Wednesday, August 18, 2010 by Michael Kanin

The Hays County Commissioners Court has acted to lock itself into a 2011 tax rate that will be no higher than 48.30 cents, the effective rate for 2010. That figure represents the rate that would generate the same amount of revenue as the county got this year.

 

Because of a decline in property values, the current tax rate is 46.92 cents would generate less revenue for the county in 2011.

 

The new commitment will keep the court from having to host public hearings on the tax rate. Further budget action is expected to come Monday, when the commissioners will try to firm up the balance sheets for the county’s departments and decide whether or not to offer a pay increase to elected officials.

 

All this comes as County Judge Liz Sumter moved to set August 31as the drop-dead date for budget tinkering. With the Hays budget marked for a September 15 adoption, that would give county departments more than the over-10-days mandated by law to review their allowances. It will also make room for the court to conduct a public hearing on the plan as a whole.

 

Though the county is coming to the end of its budget process, some commissioners have indicated that they hope to be able to deliver a rate even lower than 48.30 cents. Precinct 3 Commissioner Will Conley, for one, is holding out for the same rate as last year. “We’re basically $1 million away from not having a tax rate increase,” he said.

 

“If we need $1 million to get to our current tax rate, I believe … we can possibly try to get there,” he added. “I was waiting for the numbers from (staff) … and I want to certainly do some detailed analysis before our final vote is taken.”

 

Current estimates have the county spending roughly $250 million over the course of the 2011 fiscal year. One million dollars would represent less than a 1 percent reduction in that figure.

 

Conley noted that it was “important” for the court to try and keep taxes at the 2010 rate while not affecting the current level of service provided by the county. He is the court’s only serving Republican.

 

Though any such reduction might seem like something of a stretch under current economic conditions, one other commissioner thinks that the court can knock at least a few fractions of a cent off of what was posed yesterday.
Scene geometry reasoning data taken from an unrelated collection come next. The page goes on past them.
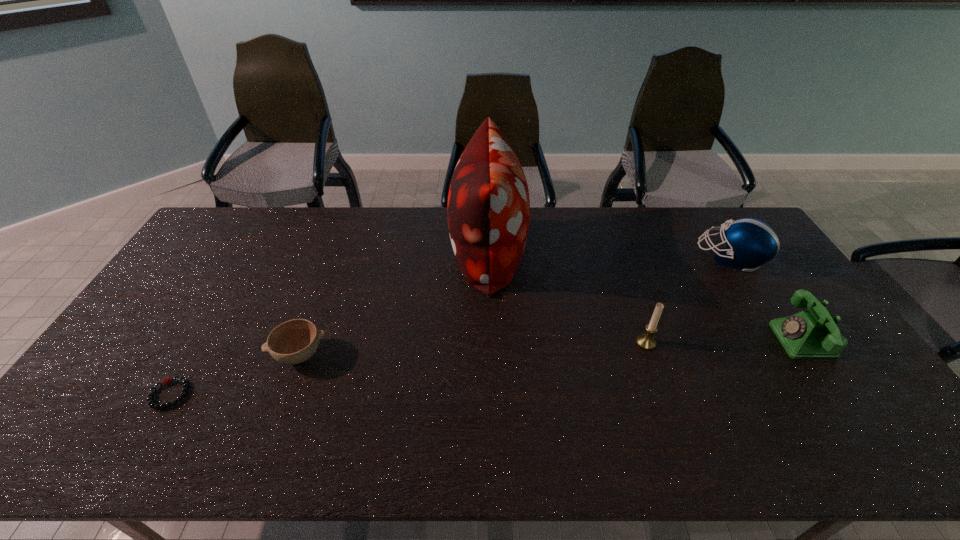 The width and height of the screenshot is (960, 540). Identify the location of free space between the candle holder and the third shortest object. (724, 341).

Locate an element on the screen. The height and width of the screenshot is (540, 960). object identified as the fourth closest to the fifth tallest object is located at coordinates (750, 242).

Locate an element on the screen. This screenshot has height=540, width=960. the fourth closest object to the fifth object from right to left is located at coordinates (750, 242).

Image resolution: width=960 pixels, height=540 pixels. Find the location of `vacant space that satisfies the following two spatial constraints: 1. on the front-facing side of the third object from left to right; 2. on the back side of the candle holder`. vacant space that satisfies the following two spatial constraints: 1. on the front-facing side of the third object from left to right; 2. on the back side of the candle holder is located at coordinates [490, 343].

Locate an element on the screen. vacant position in the image that satisfies the following two spatial constraints: 1. on the back side of the leftmost object; 2. on the left side of the bowl is located at coordinates (193, 354).

The width and height of the screenshot is (960, 540). Identify the location of free space that satisfies the following two spatial constraints: 1. at the front of the football helmet with the faceguard; 2. on the front side of the candle holder. (784, 343).

Image resolution: width=960 pixels, height=540 pixels. In order to click on free space that satisfies the following two spatial constraints: 1. at the front of the football helmet with the faceguard; 2. on the front side of the nearest object in this screenshot , I will do `click(817, 394)`.

Locate an element on the screen. This screenshot has width=960, height=540. free space in the image that satisfies the following two spatial constraints: 1. on the front-facing side of the third object from left to right; 2. on the left side of the candle holder is located at coordinates (490, 343). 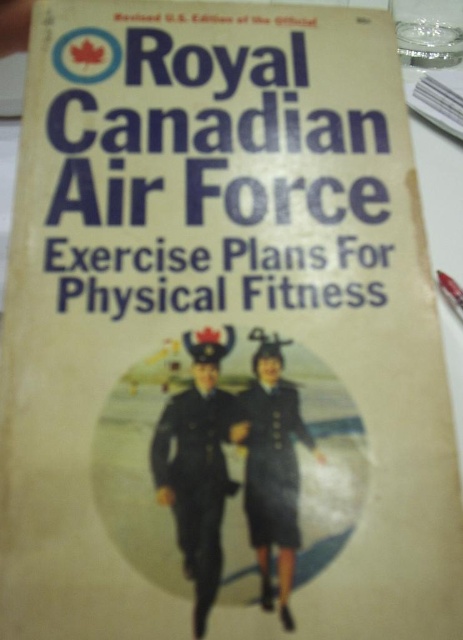 Question: Where is dark blue uniform at center located in relation to dark blue woolen dress at center in the image?

Choices:
 (A) above
 (B) below

Answer: (B)

Question: Which point is closer to the camera?

Choices:
 (A) dark blue woolen dress at center
 (B) dark blue uniform at center

Answer: (B)

Question: Can you confirm if dark blue uniform at center is smaller than dark blue woolen dress at center?

Choices:
 (A) no
 (B) yes

Answer: (A)

Question: Can you confirm if dark blue uniform at center is thinner than dark blue woolen dress at center?

Choices:
 (A) yes
 (B) no

Answer: (B) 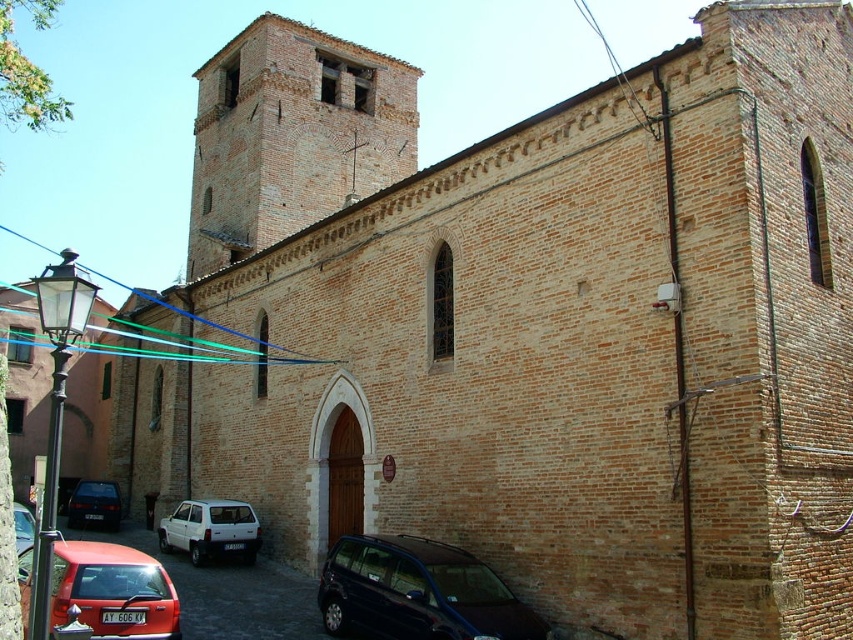 Looking at this image, you are standing in front of the historic brick building and want to determine the relative positions of two points marked on the building. Which point is closer to you, point (288, 154) or point (22, 522)?

Point (288, 154) is further to the viewer than point (22, 522), so point (22, 522) is closer to you.

You are standing in front of a historic brick building. You notice a point marked at coordinates (212, 531). Based on the scene description, can you identify what object this point is located on?

The point at coordinates (212, 531) is located on the white matte hatchback at lower left.

Looking at this image, you are a delivery driver who needs to park your matte red hatchback at lower left near the historic building. However, there is a brown brick tower at upper center in the way. Can you safely park your car without blocking the entrance of the building?

The brown brick tower at upper center is positioned on the left side of matte red hatchback at lower left. Since the tower is to the left of the car, it does not block the entrance of the building. Therefore, you can safely park your matte red hatchback at lower left without obstructing the entrance. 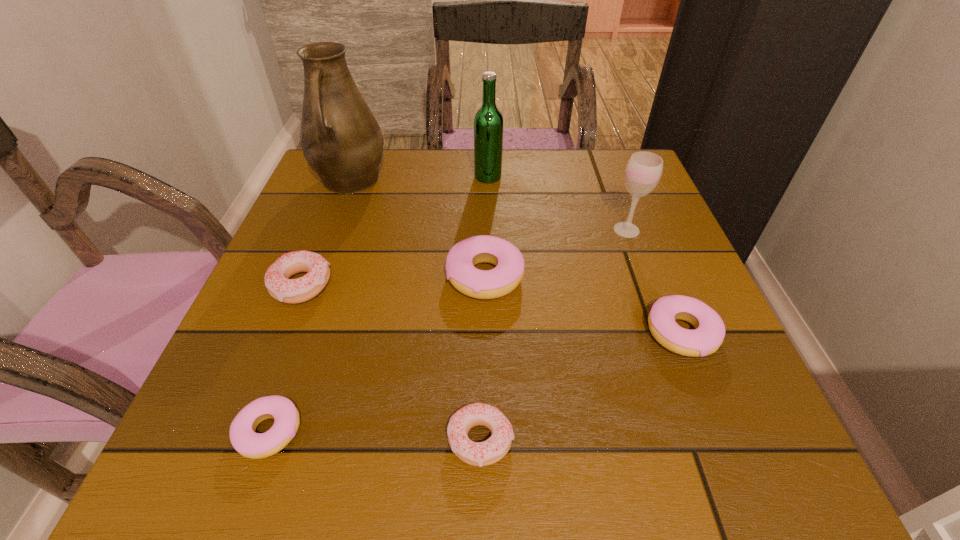 You are a GUI agent. You are given a task and a screenshot of the screen. Output one action in this format:
    pyautogui.click(x=<x>, y=<y>)
    Task: Click on the tallest object
    This screenshot has height=540, width=960.
    Given the screenshot: What is the action you would take?
    pyautogui.click(x=341, y=140)

Find the location of a particular element. The width and height of the screenshot is (960, 540). beer bottle is located at coordinates (488, 123).

At what (x,y) coordinates should I click in order to perform the action: click on the second tallest object. Please return your answer as a coordinate pair (x, y). Looking at the image, I should click on (488, 123).

Locate an element on the screen. The image size is (960, 540). wineglass is located at coordinates (643, 171).

In order to click on the third tallest object in this screenshot , I will do `click(643, 171)`.

Where is `the second pink doughnut from left to right`? Image resolution: width=960 pixels, height=540 pixels. the second pink doughnut from left to right is located at coordinates (482, 284).

Locate an element on the screen. This screenshot has height=540, width=960. the farthest pink doughnut is located at coordinates (482, 284).

This screenshot has height=540, width=960. I want to click on the bigger white doughnut, so click(x=292, y=291).

Image resolution: width=960 pixels, height=540 pixels. I want to click on the left white doughnut, so click(x=292, y=291).

Locate an element on the screen. the rightmost pink doughnut is located at coordinates (708, 335).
Precinct 2 Commissioner Jeff Barton noted that the court has already “identified cuts that would get us down to somewhere between 48.10 and 48.20 cents.” He added that the county might also see “some additional revenue.”

 

“Depending on what we want to do this year with some programs — some road projects, whether we want to defer them or not … we (think) we (are) pretty close to being there … between 47.9 and 48.1 or .2,” he continued.

 

Barton is the Democratic candidate for the Hays judgeship in November. He defeated Sumter in the party’s March primary.